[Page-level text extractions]
* * *
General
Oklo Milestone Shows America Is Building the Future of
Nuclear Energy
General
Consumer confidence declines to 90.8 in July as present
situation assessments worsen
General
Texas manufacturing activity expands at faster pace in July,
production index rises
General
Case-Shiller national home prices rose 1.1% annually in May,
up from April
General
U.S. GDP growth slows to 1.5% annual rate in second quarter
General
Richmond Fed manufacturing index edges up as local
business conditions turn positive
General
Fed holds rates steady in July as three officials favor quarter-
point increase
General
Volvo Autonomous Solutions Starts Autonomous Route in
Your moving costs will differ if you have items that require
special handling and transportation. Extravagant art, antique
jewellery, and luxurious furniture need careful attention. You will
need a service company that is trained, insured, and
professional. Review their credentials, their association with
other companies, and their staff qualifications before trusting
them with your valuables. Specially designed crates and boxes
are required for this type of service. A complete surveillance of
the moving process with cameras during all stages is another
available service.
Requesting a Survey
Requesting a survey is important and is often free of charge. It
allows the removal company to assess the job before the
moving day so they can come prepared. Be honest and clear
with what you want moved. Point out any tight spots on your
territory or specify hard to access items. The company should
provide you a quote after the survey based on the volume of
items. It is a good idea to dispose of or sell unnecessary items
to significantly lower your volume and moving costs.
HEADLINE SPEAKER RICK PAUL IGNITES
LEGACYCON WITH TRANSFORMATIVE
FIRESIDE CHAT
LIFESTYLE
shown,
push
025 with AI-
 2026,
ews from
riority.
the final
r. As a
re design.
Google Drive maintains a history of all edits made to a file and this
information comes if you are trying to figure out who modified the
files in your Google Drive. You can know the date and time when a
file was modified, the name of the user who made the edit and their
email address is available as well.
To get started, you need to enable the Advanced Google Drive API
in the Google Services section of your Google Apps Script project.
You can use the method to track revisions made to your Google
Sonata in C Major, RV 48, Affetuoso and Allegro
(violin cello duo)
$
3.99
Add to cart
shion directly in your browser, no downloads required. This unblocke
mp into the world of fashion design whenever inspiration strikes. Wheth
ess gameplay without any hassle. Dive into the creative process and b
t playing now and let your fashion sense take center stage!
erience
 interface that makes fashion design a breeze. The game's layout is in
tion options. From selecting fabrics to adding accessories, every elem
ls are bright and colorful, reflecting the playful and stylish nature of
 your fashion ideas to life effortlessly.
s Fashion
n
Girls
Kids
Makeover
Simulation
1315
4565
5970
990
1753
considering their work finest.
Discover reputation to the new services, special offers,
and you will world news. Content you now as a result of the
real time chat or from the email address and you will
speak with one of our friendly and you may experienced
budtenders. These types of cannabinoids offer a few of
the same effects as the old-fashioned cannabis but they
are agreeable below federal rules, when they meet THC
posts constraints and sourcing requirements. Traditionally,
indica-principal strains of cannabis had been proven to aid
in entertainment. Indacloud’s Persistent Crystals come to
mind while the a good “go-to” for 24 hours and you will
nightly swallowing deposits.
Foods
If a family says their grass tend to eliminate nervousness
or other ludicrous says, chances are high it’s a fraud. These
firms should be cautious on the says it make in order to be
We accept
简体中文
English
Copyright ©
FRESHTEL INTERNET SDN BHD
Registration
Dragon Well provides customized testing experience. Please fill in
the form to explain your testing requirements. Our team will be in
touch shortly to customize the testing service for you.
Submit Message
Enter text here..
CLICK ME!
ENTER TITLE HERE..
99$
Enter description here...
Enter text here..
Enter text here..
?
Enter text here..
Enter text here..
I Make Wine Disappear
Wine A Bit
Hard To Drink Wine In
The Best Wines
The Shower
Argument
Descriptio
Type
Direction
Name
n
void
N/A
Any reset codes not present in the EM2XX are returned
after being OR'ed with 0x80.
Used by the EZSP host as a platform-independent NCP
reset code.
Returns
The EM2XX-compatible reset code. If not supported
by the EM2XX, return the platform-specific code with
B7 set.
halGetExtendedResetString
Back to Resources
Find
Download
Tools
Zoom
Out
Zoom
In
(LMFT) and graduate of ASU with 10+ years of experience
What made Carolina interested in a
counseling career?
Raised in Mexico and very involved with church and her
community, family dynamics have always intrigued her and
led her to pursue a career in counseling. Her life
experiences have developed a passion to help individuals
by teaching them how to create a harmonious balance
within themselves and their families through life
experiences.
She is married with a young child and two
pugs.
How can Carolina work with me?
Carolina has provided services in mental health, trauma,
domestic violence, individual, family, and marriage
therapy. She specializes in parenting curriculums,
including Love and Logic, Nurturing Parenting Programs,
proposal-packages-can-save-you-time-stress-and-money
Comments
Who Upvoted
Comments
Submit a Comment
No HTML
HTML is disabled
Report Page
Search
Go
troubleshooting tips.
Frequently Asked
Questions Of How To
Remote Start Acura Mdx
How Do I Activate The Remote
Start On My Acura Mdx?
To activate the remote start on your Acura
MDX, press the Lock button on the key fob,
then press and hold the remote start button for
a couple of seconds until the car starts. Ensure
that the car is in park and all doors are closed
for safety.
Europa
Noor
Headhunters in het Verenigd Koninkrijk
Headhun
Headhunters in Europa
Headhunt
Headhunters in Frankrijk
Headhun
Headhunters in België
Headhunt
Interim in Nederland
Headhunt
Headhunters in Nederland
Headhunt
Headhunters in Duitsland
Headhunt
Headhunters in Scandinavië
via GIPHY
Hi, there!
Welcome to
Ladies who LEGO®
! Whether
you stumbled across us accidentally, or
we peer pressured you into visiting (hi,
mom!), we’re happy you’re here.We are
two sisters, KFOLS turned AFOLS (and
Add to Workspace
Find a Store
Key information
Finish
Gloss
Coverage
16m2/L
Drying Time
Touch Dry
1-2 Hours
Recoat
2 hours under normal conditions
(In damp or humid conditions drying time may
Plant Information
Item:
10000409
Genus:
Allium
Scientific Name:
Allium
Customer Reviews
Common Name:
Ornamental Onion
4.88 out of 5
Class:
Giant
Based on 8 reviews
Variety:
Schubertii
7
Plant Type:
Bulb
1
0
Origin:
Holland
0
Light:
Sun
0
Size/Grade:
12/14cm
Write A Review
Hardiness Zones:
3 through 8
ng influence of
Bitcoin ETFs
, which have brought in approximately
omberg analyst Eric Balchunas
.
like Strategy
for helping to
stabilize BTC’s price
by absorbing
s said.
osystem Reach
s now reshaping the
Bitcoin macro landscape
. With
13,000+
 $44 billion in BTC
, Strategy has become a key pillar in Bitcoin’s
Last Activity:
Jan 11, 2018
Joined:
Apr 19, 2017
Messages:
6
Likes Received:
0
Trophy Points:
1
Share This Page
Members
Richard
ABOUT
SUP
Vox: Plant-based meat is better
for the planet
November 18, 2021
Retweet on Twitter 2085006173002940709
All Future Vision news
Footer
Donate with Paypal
* * *
[WORK ORDER]
The entries above are to be copied word for word.

[WRITTEN ANSWER]
General
Oklo Milestone Shows America Is Building the Future of
Nuclear Energy
General
Consumer confidence declines to 90.8 in July as present
situation assessments worsen
General
Texas manufacturing activity expands at faster pace in July,
production index rises
General
Case-Shiller national home prices rose 1.1% annually in May,
up from April
General
U.S. GDP growth slows to 1.5% annual rate in second quarter
General
Richmond Fed manufacturing index edges up as local
business conditions turn positive
General
Fed holds rates steady in July as three officials favor quarter-
point increase
General
Volvo Autonomous Solutions Starts Autonomous Route in
Your moving costs will differ if you have items that require
special handling and transportation. Extravagant art, antique
jewellery, and luxurious furniture need careful attention. You will
need a service company that is trained, insured, and
professional. Review their credentials, their association with
other companies, and their staff qualifications before trusting
them with your valuables. Specially designed crates and boxes
are required for this type of service. A complete surveillance of
the moving process with cameras during all stages is another
available service.
Requesting a Survey
Requesting a survey is important and is often free of charge. It
allows the removal company to assess the job before the
moving day so they can come prepared. Be honest and clear
with what you want moved. Point out any tight spots on your
territory or specify hard to access items. The company should
provide you a quote after the survey based on the volume of
items. It is a good idea to dispose of or sell unnecessary items
to significantly lower your volume and moving costs.
HEADLINE SPEAKER RICK PAUL IGNITES
LEGACYCON WITH TRANSFORMATIVE
FIRESIDE CHAT
LIFESTYLE
shown,
push
025 with AI-
 2026,
ews from
riority.
the final
r. As a
re design.
Google Drive maintains a history of all edits made to a file and this
information comes if you are trying to figure out who modified the
files in your Google Drive. You can know the date and time when a
file was modified, the name of the user who made the edit and their
email address is available as well.
To get started, you need to enable the Advanced Google Drive API
in the Google Services section of your Google Apps Script project.
You can use the method to track revisions made to your Google
Sonata in C Major, RV 48, Affetuoso and Allegro
(violin cello duo)
$
3.99
Add to cart
shion directly in your browser, no downloads required. This unblocke
mp into the world of fashion design whenever inspiration strikes. Wheth
ess gameplay without any hassle. Dive into the creative process and b
t playing now and let your fashion sense take center stage!
erience
 interface that makes fashion design a breeze. The game's layout is in
tion options. From selecting fabrics to adding accessories, every elem
ls are bright and colorful, reflecting the playful and stylish nature of
 your fashion ideas to life effortlessly.
s Fashion
n
Girls
Kids
Makeover
Simulation
1315
4565
5970
990
1753
considering their work finest.
Discover reputation to the new services, special offers,
and you will world news. Content you now as a result of the
real time chat or from the email address and you will
speak with one of our friendly and you may experienced
budtenders. These types of cannabinoids offer a few of
the same effects as the old-fashioned cannabis but they
are agreeable below federal rules, when they meet THC
posts constraints and sourcing requirements. Traditionally,
indica-principal strains of cannabis had been proven to aid
in entertainment. Indacloud’s Persistent Crystals come to
mind while the a good “go-to” for 24 hours and you will
nightly swallowing deposits.
Foods
If a family says their grass tend to eliminate nervousness
or other ludicrous says, chances are high it’s a fraud. These
firms should be cautious on the says it make in order to be
We accept
简体中文
English
Copyright ©
FRESHTEL INTERNET SDN BHD
Registration
Dragon Well provides customized testing experience. Please fill in
the form to explain your testing requirements. Our team will be in
touch shortly to customize the testing service for you.
Submit Message
Enter text here..
CLICK ME!
ENTER TITLE HERE..
99$
Enter description here...
Enter text here..
Enter text here..
?
Enter text here..
Enter text here..
I Make Wine Disappear
Wine A Bit
Hard To Drink Wine In
The Best Wines
The Shower
Argument
Descriptio
Type
Direction
Name
n
void
N/A
Any reset codes not present in the EM2XX are returned
after being OR'ed with 0x80.
Used by the EZSP host as a platform-independent NCP
reset code.
Returns
The EM2XX-compatible reset code. If not supported
by the EM2XX, return the platform-specific code with
B7 set.
halGetExtendedResetString
Back to Resources
Find
Download
Tools
Zoom
Out
Zoom
In
(LMFT) and graduate of ASU with 10+ years of experience
What made Carolina interested in a
counseling career?
Raised in Mexico and very involved with church and her
community, family dynamics have always intrigued her and
led her to pursue a career in counseling. Her life
experiences have developed a passion to help individuals
by teaching them how to create a harmonious balance
within themselves and their families through life
experiences.
She is married with a young child and two
pugs.
How can Carolina work with me?
Carolina has provided services in mental health, trauma,
domestic violence, individual, family, and marriage
therapy. She specializes in parenting curriculums,
including Love and Logic, Nurturing Parenting Programs,
proposal-packages-can-save-you-time-stress-and-money
Comments
Who Upvoted
Comments
Submit a Comment
No HTML
HTML is disabled
Report Page
Search
Go
troubleshooting tips.
Frequently Asked
Questions Of How To
Remote Start Acura Mdx
How Do I Activate The Remote
Start On My Acura Mdx?
To activate the remote start on your Acura
MDX, press the Lock button on the key fob,
then press and hold the remote start button for
a couple of seconds until the car starts. Ensure
that the car is in park and all doors are closed
for safety.
Europa
Noor
Headhunters in het Verenigd Koninkrijk
Headhun
Headhunters in Europa
Headhunt
Headhunters in Frankrijk
Headhun
Headhunters in België
Headhunt
Interim in Nederland
Headhunt
Headhunters in Nederland
Headhunt
Headhunters in Duitsland
Headhunt
Headhunters in Scandinavië
via GIPHY
Hi, there!
Welcome to
Ladies who LEGO®
! Whether
you stumbled across us accidentally, or
we peer pressured you into visiting (hi,
mom!), we’re happy you’re here.We are
two sisters, KFOLS turned AFOLS (and
Add to Workspace
Find a Store
Key information
Finish
Gloss
Coverage
16m2/L
Drying Time
Touch Dry
1-2 Hours
Recoat
2 hours under normal conditions
(In damp or humid conditions drying time may
Plant Information
Item:
10000409
Genus:
Allium
Scientific Name:
Allium
Customer Reviews
Common Name:
Ornamental Onion
4.88 out of 5
Class:
Giant
Based on 8 reviews
Variety:
Schubertii
7
Plant Type:
Bulb
1
0
Origin:
Holland
0
Light:
Sun
0
Size/Grade:
12/14cm
Write A Review
Hardiness Zones:
3 through 8
ng influence of
Bitcoin ETFs
, which have brought in approximately
omberg analyst Eric Balchunas
.
like Strategy
for helping to
stabilize BTC’s price
by absorbing
s said.
osystem Reach
s now reshaping the
Bitcoin macro landscape
. With
13,000+
 $44 billion in BTC
, Strategy has become a key pillar in Bitcoin’s
Last Activity:
Jan 11, 2018
Joined:
Apr 19, 2017
Messages:
6
Likes Received:
0
Trophy Points:
1
Share This Page
Members
Richard
ABOUT
SUP
Vox: Plant-based meat is better
for the planet
November 18, 2021
Retweet on Twitter 2085006173002940709
All Future Vision news
Footer
Donate with Paypal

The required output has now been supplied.